"I would say, 'Tell me about your kids, tell me what you like to do.' "
After seven months, the two women now call each other regularly. Ms. Jackson has even taken the 29-year-old woman and her two children to the circus.
"She'll call me and say, let's do this, let's do that," Ms. Jackson said. "I check on her and she checks on me."
Ms. Jackson is involved in a network of Howard County programs and services for AIDS and HIV patients that is financed under the Ryan White Care Act, which provides federal assistance for AIDS and HIV victims.
Ryan White funds support medical and dental care, mental health services, counseling and support groups, buddy programs, rental assistance, utilities, food, transportation and home health services. Some services are provided directly to patients by county health departments, while others are given by agencies that contract to provide them.
In Howard County, the money has been used to start the Buddy Program, provide emergency funds for patients and start a medical clinic for HIV-infected residents.

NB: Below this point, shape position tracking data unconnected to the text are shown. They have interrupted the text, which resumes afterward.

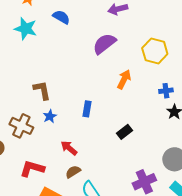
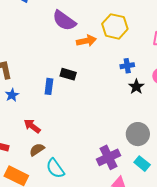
purple semicircle: (104, 44) -> (64, 21), turned -105
orange arrow: (124, 79) -> (86, 41), moved, turned 54
black rectangle: (124, 132) -> (68, 74), moved, turned 56

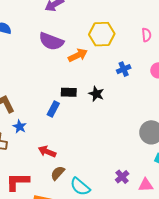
blue rectangle: (49, 86) -> (53, 109), turned 35
black star: (136, 87) -> (96, 94), moved
purple cross: (109, 157) -> (122, 177), moved, size x0.6

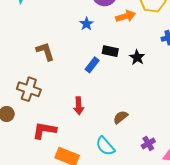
blue star: (20, 127) -> (87, 24), moved
red arrow: (47, 152) -> (79, 106), turned -126
brown semicircle: (58, 173) -> (121, 117), moved

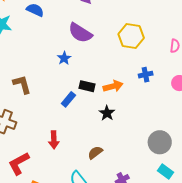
orange arrow: (126, 16) -> (113, 86), moved
black star: (137, 57) -> (107, 113), moved
red L-shape: (44, 130) -> (19, 163), turned -40

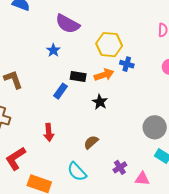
yellow hexagon: (131, 36) -> (109, 45), moved
blue cross: (146, 75) -> (127, 64), moved, turned 32

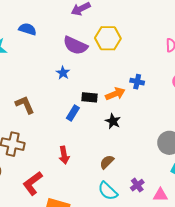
yellow hexagon: (109, 45) -> (108, 38), moved
cyan semicircle: (77, 172) -> (108, 191), moved

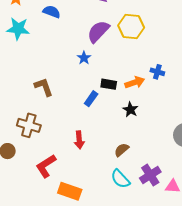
purple semicircle: (75, 45) -> (98, 31), turned 105
purple cross: (137, 185) -> (150, 175), size x1.5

"There's a pretty wide range of services considering the relatively small number of people with HIV [in the county]," said county Health Officer Joyce Boyd.
78 AIDS cases in Howard
Since the first cases of AIDS were reported in 1981, there have been 78 reported cases in Howard County. Of those, 48 have resulted in death. Since January, nine new AIDS cases have been reported in the county.
The county health department has received about $81,000 in Ryan White grants. Of that money, about $17,000 was used to start the Buddy Program, which pairs patients with county volunteers who provide companionship, meals or simply a shoulder on which to lean; it is up to the buddies to define their relationships.
Since its start this spring, the Buddy Program has attracted three to four patients and eight to 10 volunteers, county health officials said.
A 34-year-old mother of three was one of those helped by a companion.
Before she acquired a buddy two months ago, the woman, a resident of Savage, said she felt alone.
"I used to cry a lot because there was no one around," she said.
Although the woman said she enjoys the support of her family and talks to a therapist twice a week, they were not enough.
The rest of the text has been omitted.